The additional fields are specified in the following table:

additional semantic descriptions: class denotes the additional type. offset-x, offset-y are the horizontal and vertical offset values, respectively, relative to the parent element layout parameter.

(15) List format specification: using List tags to represent a List, wherein a starting tag < List > and an ending tag </List > identify the starting and ending range of the List, the List contains List items, and the starting tag < Item > and the ending tag </Item > identify the starting and ending range of the List items; as follows:

the list field is specified in the following table:

list semantic description: id is used to identify List or Item. The style attribute of the List is used to identify the style of the List. text represents list item identification text. value is a weight value and is used for specifying a corresponding numerical value or score when the list item is selected. tip represents the hint information. The group-id represents a group id, and the same group id value represents the same group with the same attribute and cannot be selected at the same time when being selected.

(16) And (3) frame selection format specification: the CheckBox tags are used to represent the box, the start tag < CheckBox > and the end tag </CheckBox > identify the start and end range of the box; as follows:

the box field is specified in the following table:

and (3) selecting a frame semantic description: id denotes the box id. style represents a box style. text represents a box-identifying text. value represents a weight value and is used for specifying a corresponding numerical value or score when the selection box is selected. tip represents the hint information. The group-id represents the group id, and the same group id value represents the same group of attributes. If the check box has a group-id attribute, the check box is represented as a radio box, otherwise, the check box is represented as a check box.

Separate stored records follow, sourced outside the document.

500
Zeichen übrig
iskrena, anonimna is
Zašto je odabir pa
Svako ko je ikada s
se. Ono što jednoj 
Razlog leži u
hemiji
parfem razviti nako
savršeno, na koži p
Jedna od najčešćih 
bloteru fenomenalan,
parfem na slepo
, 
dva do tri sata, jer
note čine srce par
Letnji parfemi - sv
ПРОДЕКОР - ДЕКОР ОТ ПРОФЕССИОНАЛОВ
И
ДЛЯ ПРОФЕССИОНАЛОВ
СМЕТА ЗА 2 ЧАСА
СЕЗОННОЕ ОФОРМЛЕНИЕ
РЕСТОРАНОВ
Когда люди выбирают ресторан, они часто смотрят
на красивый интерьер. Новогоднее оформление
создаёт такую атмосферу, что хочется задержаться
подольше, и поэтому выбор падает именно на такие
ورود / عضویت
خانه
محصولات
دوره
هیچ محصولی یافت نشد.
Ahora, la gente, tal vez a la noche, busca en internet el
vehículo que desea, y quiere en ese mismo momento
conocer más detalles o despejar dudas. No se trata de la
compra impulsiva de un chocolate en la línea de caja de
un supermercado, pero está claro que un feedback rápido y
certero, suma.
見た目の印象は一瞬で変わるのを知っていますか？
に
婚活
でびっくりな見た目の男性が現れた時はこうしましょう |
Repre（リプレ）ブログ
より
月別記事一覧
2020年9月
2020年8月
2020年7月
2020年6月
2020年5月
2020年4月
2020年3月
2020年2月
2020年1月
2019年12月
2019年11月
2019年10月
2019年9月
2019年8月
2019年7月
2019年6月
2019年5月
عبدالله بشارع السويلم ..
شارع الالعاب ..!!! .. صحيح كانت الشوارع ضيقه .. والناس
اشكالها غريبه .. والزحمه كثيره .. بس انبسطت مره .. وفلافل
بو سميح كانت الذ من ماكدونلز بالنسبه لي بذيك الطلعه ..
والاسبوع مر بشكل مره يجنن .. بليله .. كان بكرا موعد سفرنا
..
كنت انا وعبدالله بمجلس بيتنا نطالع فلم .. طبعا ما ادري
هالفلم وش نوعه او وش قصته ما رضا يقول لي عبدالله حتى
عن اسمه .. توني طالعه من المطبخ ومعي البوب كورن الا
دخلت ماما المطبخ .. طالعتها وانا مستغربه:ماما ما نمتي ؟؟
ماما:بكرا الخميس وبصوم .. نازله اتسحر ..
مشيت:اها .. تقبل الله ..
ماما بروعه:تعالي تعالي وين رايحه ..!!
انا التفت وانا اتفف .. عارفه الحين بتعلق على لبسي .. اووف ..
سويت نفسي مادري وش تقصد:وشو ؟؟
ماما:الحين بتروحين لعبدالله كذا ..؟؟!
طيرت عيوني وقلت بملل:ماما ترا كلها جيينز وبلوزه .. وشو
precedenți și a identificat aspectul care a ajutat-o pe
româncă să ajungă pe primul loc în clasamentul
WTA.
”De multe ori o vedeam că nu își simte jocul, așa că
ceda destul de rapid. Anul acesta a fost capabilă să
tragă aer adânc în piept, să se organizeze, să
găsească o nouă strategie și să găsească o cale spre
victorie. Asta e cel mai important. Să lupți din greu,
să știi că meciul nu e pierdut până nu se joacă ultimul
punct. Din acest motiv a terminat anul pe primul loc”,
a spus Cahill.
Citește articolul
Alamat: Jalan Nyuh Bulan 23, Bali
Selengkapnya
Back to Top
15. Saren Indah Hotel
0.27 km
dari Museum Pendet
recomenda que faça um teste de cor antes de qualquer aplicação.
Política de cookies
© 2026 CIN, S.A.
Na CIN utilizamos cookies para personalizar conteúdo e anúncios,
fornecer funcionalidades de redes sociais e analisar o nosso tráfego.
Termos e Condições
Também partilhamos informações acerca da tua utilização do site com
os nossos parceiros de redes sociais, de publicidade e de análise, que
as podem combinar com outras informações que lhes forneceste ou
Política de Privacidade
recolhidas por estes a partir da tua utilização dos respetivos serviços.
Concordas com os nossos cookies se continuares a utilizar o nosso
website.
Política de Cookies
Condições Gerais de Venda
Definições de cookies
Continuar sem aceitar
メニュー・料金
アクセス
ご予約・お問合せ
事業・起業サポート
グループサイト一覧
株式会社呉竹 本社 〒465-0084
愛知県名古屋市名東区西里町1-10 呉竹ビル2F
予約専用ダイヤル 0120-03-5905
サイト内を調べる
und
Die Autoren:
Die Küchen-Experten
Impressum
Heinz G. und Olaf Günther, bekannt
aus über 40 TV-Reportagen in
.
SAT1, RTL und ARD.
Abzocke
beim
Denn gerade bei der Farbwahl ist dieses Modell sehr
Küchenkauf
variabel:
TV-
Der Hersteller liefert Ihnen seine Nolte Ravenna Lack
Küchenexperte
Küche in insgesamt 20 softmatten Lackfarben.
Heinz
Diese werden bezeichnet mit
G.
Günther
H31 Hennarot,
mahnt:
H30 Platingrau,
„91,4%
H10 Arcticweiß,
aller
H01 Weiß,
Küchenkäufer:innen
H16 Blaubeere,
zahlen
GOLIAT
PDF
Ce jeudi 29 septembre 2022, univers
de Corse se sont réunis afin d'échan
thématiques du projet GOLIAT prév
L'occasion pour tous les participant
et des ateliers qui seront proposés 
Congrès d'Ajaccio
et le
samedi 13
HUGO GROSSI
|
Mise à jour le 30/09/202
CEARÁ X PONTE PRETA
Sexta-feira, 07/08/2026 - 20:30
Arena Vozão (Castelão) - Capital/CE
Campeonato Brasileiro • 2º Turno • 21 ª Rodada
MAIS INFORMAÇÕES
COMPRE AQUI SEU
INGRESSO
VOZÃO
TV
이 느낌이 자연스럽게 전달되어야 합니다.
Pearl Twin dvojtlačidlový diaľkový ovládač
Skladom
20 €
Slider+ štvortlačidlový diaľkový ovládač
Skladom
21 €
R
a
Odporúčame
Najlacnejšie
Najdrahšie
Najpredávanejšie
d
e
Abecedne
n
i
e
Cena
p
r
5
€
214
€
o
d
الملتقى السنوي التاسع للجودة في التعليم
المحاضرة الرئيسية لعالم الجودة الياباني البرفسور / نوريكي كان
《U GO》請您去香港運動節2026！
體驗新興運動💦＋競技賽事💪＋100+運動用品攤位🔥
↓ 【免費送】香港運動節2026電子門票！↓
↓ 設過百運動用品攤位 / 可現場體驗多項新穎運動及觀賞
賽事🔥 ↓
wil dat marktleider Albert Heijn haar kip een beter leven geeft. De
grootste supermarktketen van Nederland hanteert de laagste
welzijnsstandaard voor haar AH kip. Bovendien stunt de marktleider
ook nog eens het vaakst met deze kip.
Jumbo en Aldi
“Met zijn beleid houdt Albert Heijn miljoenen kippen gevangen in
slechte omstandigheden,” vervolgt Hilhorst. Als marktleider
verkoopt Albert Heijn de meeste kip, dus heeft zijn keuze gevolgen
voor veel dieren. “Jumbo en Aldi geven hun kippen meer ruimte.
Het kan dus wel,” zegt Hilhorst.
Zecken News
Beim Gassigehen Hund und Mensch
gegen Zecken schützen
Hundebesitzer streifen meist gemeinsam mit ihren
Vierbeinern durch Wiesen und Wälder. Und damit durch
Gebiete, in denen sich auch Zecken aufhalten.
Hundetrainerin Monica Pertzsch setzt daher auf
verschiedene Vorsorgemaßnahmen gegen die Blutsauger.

(17) Element format specification: element tags are used to represent elements, the start tag < Element > and the end tag </Element > identify the start and end scope of the Element;

an element is a combination of a piece of content. An element may determine whether other elements may be included according to the configuration. As follows:

the element field is specified as shown in the following table:

element semantic description: the ID is used to identify the element ID. class represents the element class. name represents the current element entity name. note represents background text. tip represents the hint information. default-text denotes an initial default value. value represents the weight value and is used for the corresponding numerical value when the elements are subjected to comprehensive operation. before-tag indicates the tag content added before the element content. The after-tag represents the tag content added after the element content. start-border denotes an element start boundary identifier. end-border denotes an element end boundary identifier. input-mode represents the input type. Such as direct input, selection input, specific time format. width means the set element width dimension. An include-cfg representation may contain the content type.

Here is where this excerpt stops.